[poj 1679] The Unique MST---(翻译：次小生成树)

Description

Given a connected undirected graph, tell if its minimum spanning tree is unique.

Definition 1 (Spanning Tree): Consider a connected, undirected graph G = (V, E). A spanning tree of G is a subgraph of G, say T = (V’, E’), with the following properties:

1. V’ = V.

2. T is connected and acyclic.

Definition 2 (Minimum Spanning Tree): Consider an edge-weighted, connected, undirected graph G = (V, E). The minimum spanning tree T = (V, E’) of G is the spanning tree that has the smallest total cost. The total cost of T means the sum of the weights on all the edges in E’.

Input

The first line contains a single integer t (1 <= t <= 20), the number of test cases. Each case represents a graph. It begins with a line containing two integers n and m (1 <= n <= 100), the number of nodes and edges. Each of the following m lines contains a triple (xi, yi, wi), indicating that xi and yi are connected by an edge with weight = wi. For any two nodes, there is at most one edge connecting them.

Output

For each input, if the MST is unique, print the total cost of it, or otherwise print the string ‘Not Unique!’.

Sample Input

2

3 3

1 2 1

2 3 2

3 1 3

4 4

1 2 2

2 3 2

3 4 2

4 1 2

Sample Output

3

Not Unique!

题目大意:给定图，判断它的最小生成树是否唯一。
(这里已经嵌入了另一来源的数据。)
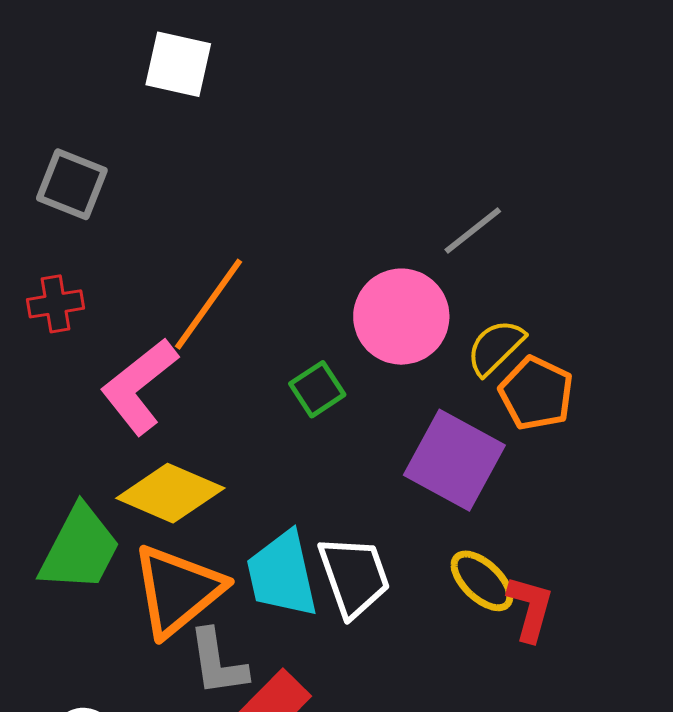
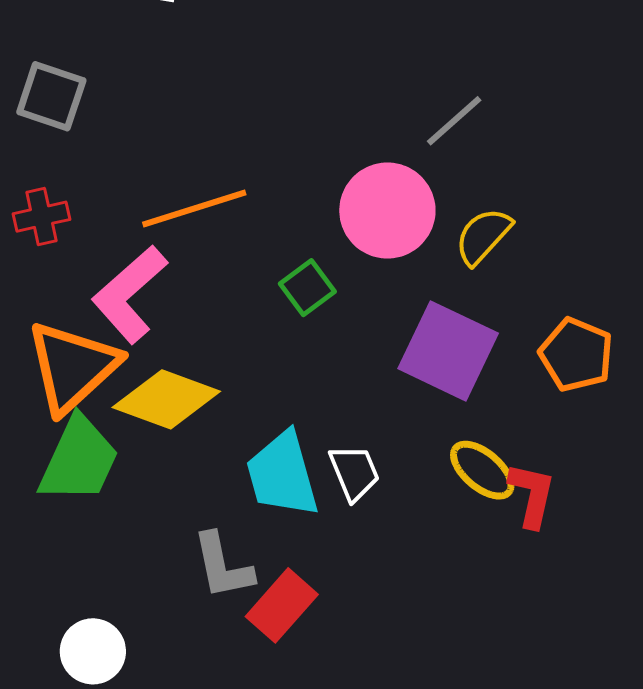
orange line: (209, 304) -> (194, 209), turned 40
orange pentagon: (536, 393) -> (576, 355), moved
white trapezoid: (354, 576) -> (354, 472), size x0.7
orange triangle: (178, 590) -> (72, 367), moved

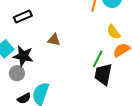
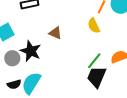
yellow semicircle: (114, 32) -> (94, 26), moved
black star: (23, 56) -> (31, 51), moved

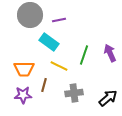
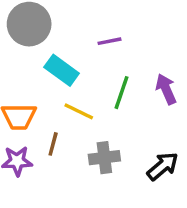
purple line: (59, 20) -> (110, 41), moved

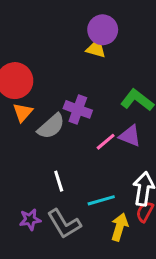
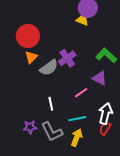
purple cross: (78, 109) -> (67, 58), turned 30
pink line: (106, 142) -> (81, 93), moved
yellow arrow: (120, 227) -> (77, 138), moved

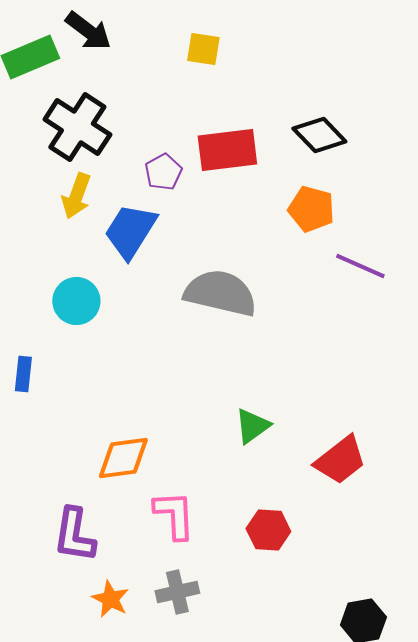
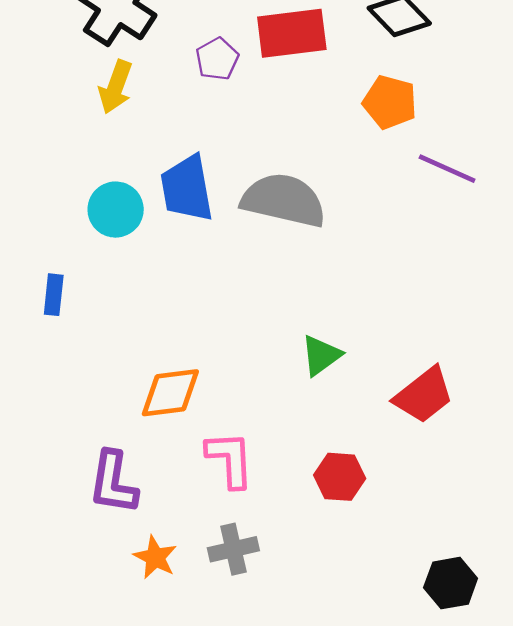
blue trapezoid: (130, 231) -> (187, 188), moved, turned -42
如果唯一的话输出最小生成树的权值和，否则输出Not Unique!

输入:

T(几组数据)

N(节点数) M(边数)

from to w( 起点,终点,权值 )

…

分析

赤裸裸的次小生成树，当次小生成树的权值与最小生成树的权值相等时，则方案不唯一

代码

#include <cstdio>
#include <cstdlib>
#include <cstring>
#include <vector>
#include <algorithm>
#define open(s) freopen(s".in","r",stdin); freopen(s".out","w",stdout);
#define close fclose(stdin); fclose(stdout);
using namespace std;

struct Edge1
{
int from;
int to;
int w;
bool f;
bool operator < (const Edge1 &b)
{
return w<b.w;
}
};

struct Edge2
{
int to;
int next;
int w;
inline void clr()
{
to=next=w=0;
}
};

int cnt;
bool F;
int n,m;
int head[105];
int fa[105];
int size[105];
int dp[105][105];
bool vis[105];
Edge1 side[10005];
Edge2 edge[5000];
vector<int>setx;

inline int read()
{
int k=1;
int sum=0;
char c=getchar();
for(;'0'>c || c>'9' ;c=getchar())
if(c=='-') k=-1;
for(;'0'<=c && c<='9';c=getchar())
sum=sum*10+c-'0';
return sum*k;
}

inline void write(int x)
{
if(x<0) { putchar('-'); x*=-1; }
if(x>9) write(x/10);
putchar(x%10+'0');
}

inline void add(int x,int y,int z)  //加边
{
++cnt;
edge[cnt].to=y;
edge[cnt].w=z;
edge[cnt].next=head[x];
head[x]=cnt;
}

inline int find(int x) //并查集
{
return fa[x]=(fa[x]==x?x:find(fa[x]));
}

inline bool join(int x,int y)//并查集
{
int x1=find(x),y1=find(y);
if(x1==y1) return 0;
if(size[x1]>size[y1])
{
size[x1]+=size[y1];
fa[y1]=x1;
}else
{
size[y1]+=size[x1];
fa[x1]=y1;
}
return 1;
}

inline int kruskal() //最小生成树
{
for(int i=1;i<=n;++i)
{
fa[i]=i;
size[i]=1;
}
sort(side+1,side+m+1);
int t=n-1;
int sum=0;
for(int i=1;i<=m && t;++i)
if(join(side[i].from,side[i].to))
{
--t;
sum+=side[i].w;
add(side[i].from,side[i].to,side[i].w);
add(side[i].to,side[i].from,side[i].w);
side[i].f=1;
}
if(t) sum=-1;
return sum;
}

inline int max(int x,int y) //忽略
{
return x>y?x:y;
}

inline int min(int x,int y)//忽略
{
return x<y?x:y;
}

inline void dfs(int now) //求任意两点的最小瓶颈路
{
vis[now]=1; setx.push_back(now);
for(int i=head[now];i;i=edge[i].next)
if(!vis[edge[i].to])
{
int y=edge[i].to;
for(int j=setx.size()-1;j>=0;--j)
dp[y][setx[j]]=dp[setx[j]][y]=max(dp[setx[j]][now],edge[i].w);
dfs(y);
}
}

inline void solve()
{
n=read(); m=read();
F=1;
for(int i=1;i<=m;++i)
{
side[i].from=read();
side[i].to=read();
side[i].w=read();
side[i].f=0;
}
memset(head,0,sizeof(head));
for(;cnt;--cnt)
edge[cnt].clr();
int ans=kruskal(); //最小生成树权值和
if(ans<0) F=0;
if(F)
{
setx.clear(); //初始化
memset(dp,0,sizeof(dp));
memset(vis,0,sizeof(vis));
dfs(1); //预处理
int mi=0x3f3f3f3f;
for(int i=1;i<=m;++i)
if(!side[i].f)
{
mi=min(mi,ans+side[i].w-dp[side[i].from][side[i].to]); //次小生成树权值和
if(mi==ans){ F=0; break; }
}
}
if(F) write(ans); else printf("Not Unique!");
putchar('\n');
}

int main()
{
open("1679");

for(int T=read();T;--T)
solve();

close;
return 0;
}